真ハッピータイム事件があってから直ぐに今日の宿泊予定の中継地点に向かって出発した。その間、この地域では出会う可能性の少ないB級の魔物に出会ったり、それなりに有名な盗賊に出会ったりしただけだった。
クレアさんもしかして……
「クレアさん、ちょっと聞きたいことあるんですがいいですか?」
「ん? なんだ?」
「クレアさんのステータスもしかして運が悪かったりします」
ピクッとクレアさんの体が動いた。
「なんだいきなり。普通だよ、普通。なんでそう思うんだ?」
「いや、俺のお父さんも運が悪かったんですが、道中よく盗賊に絡まれていたので。運が悪いと盗賊や魔物に会う確率が高いみたいなんですよ」
「そっ、そうなのか。道理で……」
動揺している。間違いない。悪いな、運。あっ、マルシェで高い金払うはめになったのも運が悪かったってことなのかな。でもS級並の戦力を集められたと喜んでいたし。よくわからないな、運のステータスは……まぁ、退屈しないでいいんだけど。

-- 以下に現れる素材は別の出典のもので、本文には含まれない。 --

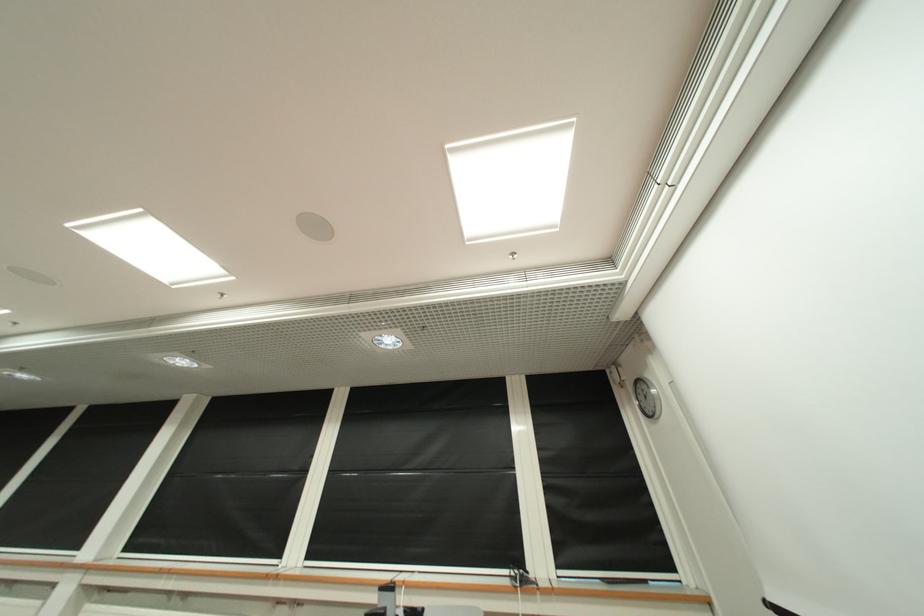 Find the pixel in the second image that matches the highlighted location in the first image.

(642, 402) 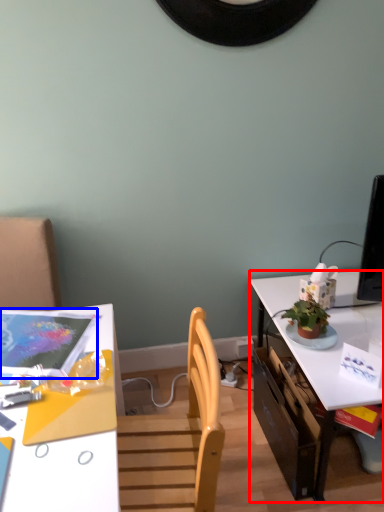 Question: Which object is closer to the camera taking this photo, table (highlighted by a red box) or magazine (highlighted by a blue box)?

Choices:
 (A) table
 (B) magazine

Answer: (B) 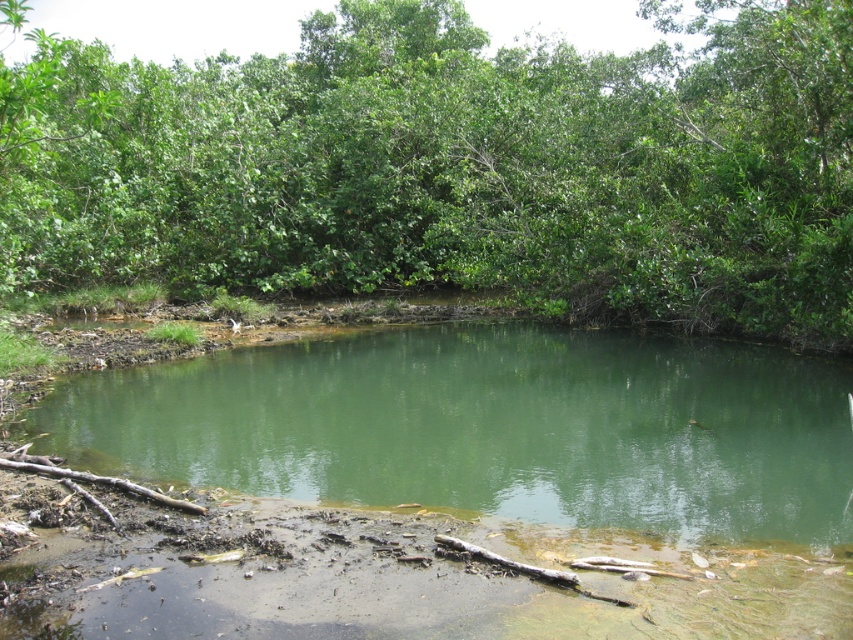 You are a bird flying over the pond. You want to land on the nearest object. Which object should you choose between the green leafy tree at upper center and the green muddy water at center?

The green leafy tree at upper center is much taller than the green muddy water at center, so you should land on the green leafy tree at upper center because it is higher and provides a stable landing spot.

You are a bird flying over the green leafy tree at upper center and the green muddy water at center. Which object is directly above the other?

The green leafy tree at upper center is positioned over green muddy water at center.

You are standing at the center of the pond and looking towards the edge. Which direction should you go to reach the green leafy tree at upper center located at point [454,168]?

The green leafy tree at upper center is located at point [454,168], so you should head towards the upper center direction to reach it. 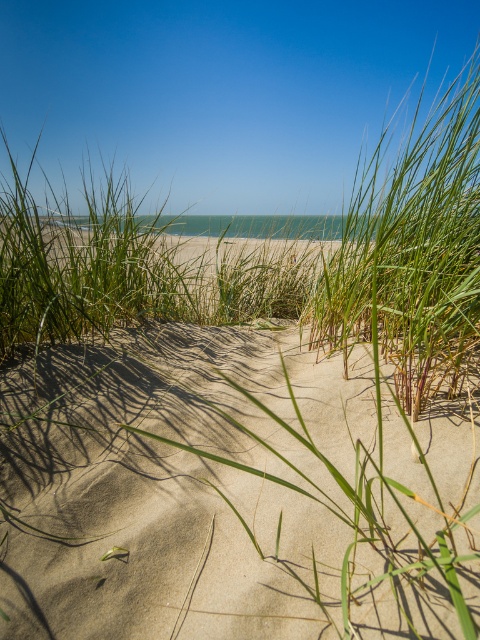 Which of these two, sandy beige sand at center or green grass at center, stands taller?

With more height is green grass at center.

Is sandy beige sand at center in front of green grass at center?

Yes, it is in front of green grass at center.

What do you see at coordinates (230, 493) in the screenshot? I see `sandy beige sand at center` at bounding box center [230, 493].

Image resolution: width=480 pixels, height=640 pixels. In order to click on sandy beige sand at center in this screenshot , I will do pyautogui.click(x=230, y=493). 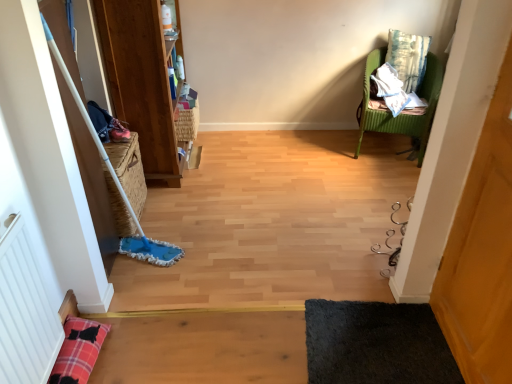 The height and width of the screenshot is (384, 512). In order to click on blank area to the left of green ribbed chair at upper right in this screenshot , I will do `click(328, 147)`. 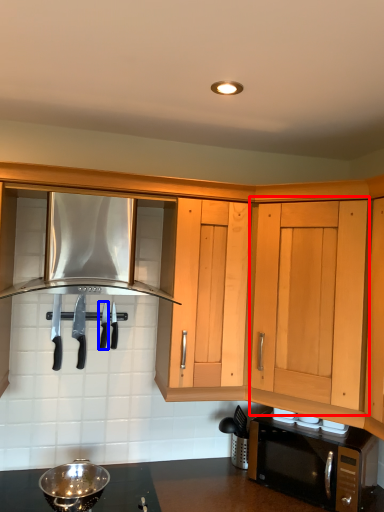 Question: Which of the following is the closest to the observer, cabinetry (highlighted by a red box) or silverware (highlighted by a blue box)?

Choices:
 (A) cabinetry
 (B) silverware

Answer: (A) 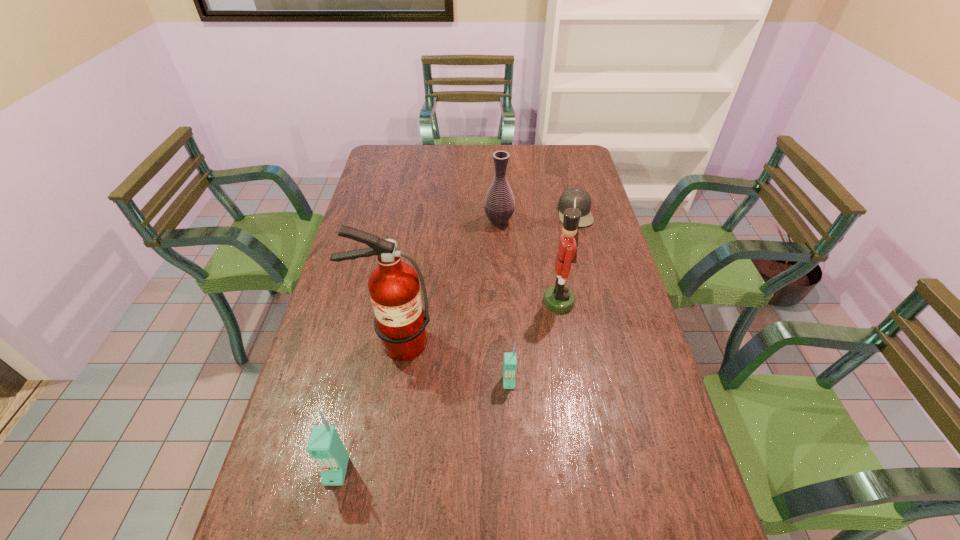 The image size is (960, 540). Identify the location of free space that is in between the fire extinguisher and the taller cellular telephone. (366, 407).

Image resolution: width=960 pixels, height=540 pixels. I want to click on empty space between the second object from right to left and the third shortest object, so click(x=447, y=386).

In order to click on vacant region between the shortest object and the farther cellular telephone in this screenshot , I will do `click(541, 298)`.

Identify the location of free space between the right cellular telephone and the nutcracker. (534, 342).

You are a GUI agent. You are given a task and a screenshot of the screen. Output one action in this format:
    pyautogui.click(x=<x>, y=<y>)
    Task: Click on the object that can be found as the fifth closest to the fire extinguisher
    
    Given the screenshot: What is the action you would take?
    pyautogui.click(x=583, y=200)

Identify the location of object that ranks as the fourth closest to the fourth nearest object. (400, 320).

At what (x,y) coordinates should I click in order to perform the action: click on free space that satisfies the following two spatial constraints: 1. on the front-facing side of the fourth nearest object; 2. on the nozzle and handle of the fire extinguisher. Please return your answer as a coordinate pair (x, y). Image resolution: width=960 pixels, height=540 pixels. Looking at the image, I should click on (565, 343).

In order to click on vacant position in the image that satisfies the following two spatial constraints: 1. on the brim of the cap; 2. on the nozzle and handle of the fire extinguisher in this screenshot , I will do `click(608, 343)`.

Locate an element on the screen. This screenshot has height=540, width=960. free location that satisfies the following two spatial constraints: 1. on the front-facing side of the fourth nearest object; 2. on the keypad of the left cellular telephone is located at coordinates (588, 471).

At what (x,y) coordinates should I click in order to perform the action: click on free space that satisfies the following two spatial constraints: 1. on the brim of the shortest object; 2. on the front side of the vase. Please return your answer as a coordinate pair (x, y). The image size is (960, 540). Looking at the image, I should click on click(577, 221). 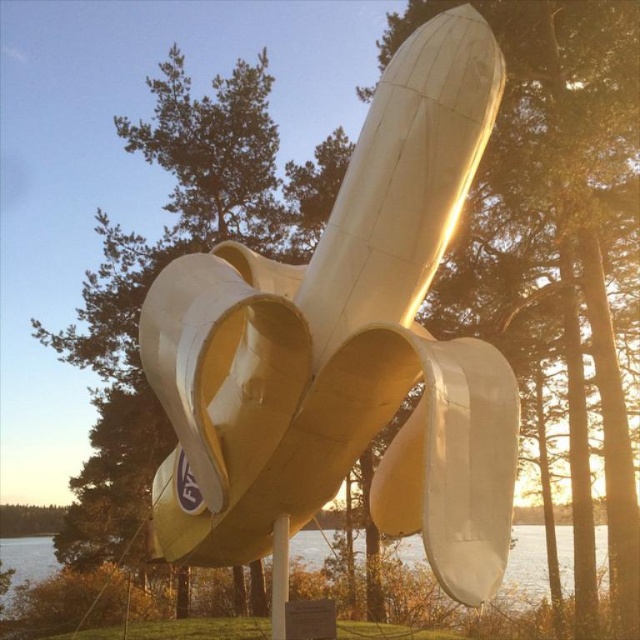 Does gold metallic sculpture at center have a lesser height compared to matte white sculpture at upper center?

Incorrect, gold metallic sculpture at center's height does not fall short of matte white sculpture at upper center's.

Locate an element on the screen. This screenshot has width=640, height=640. gold metallic sculpture at center is located at coordinates click(x=346, y=349).

Describe the element at coordinates (346, 349) in the screenshot. I see `gold metallic sculpture at center` at that location.

Does point (464, 426) come behind point (99, 440)?

No, (464, 426) is in front of (99, 440).

Identify the location of gold metallic sculpture at center. (346, 349).

Describe the element at coordinates (563, 212) in the screenshot. Image resolution: width=640 pixels, height=640 pixels. I see `matte white sculpture at upper center` at that location.

Between matte white sculpture at upper center and green leafy tree at center, which one appears on the right side from the viewer's perspective?

From the viewer's perspective, matte white sculpture at upper center appears more on the right side.

Between point (586, 141) and point (305, 243), which one is positioned behind?

Point (305, 243)

Find the location of a particular element. matte white sculpture at upper center is located at coordinates (563, 212).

日が落ちる前に、中継地点の町ガザンに着いた。クレアさん曰く、この町は炭坑で栄えているらしい。炭坑で出稼ぎにきた人々が滞在し、町で金を落としていくようだ。町の規模も小さいわけでなく、ギルドもあるし、宿屋、雑貨屋、酒場などもある。とりあえず宿屋に向かい部屋をとることにした。
「いらっしゃい」
年寄りの女性がカウンターに立っているが、声も低く、笑顔もない。何か元気がないようにも見えた。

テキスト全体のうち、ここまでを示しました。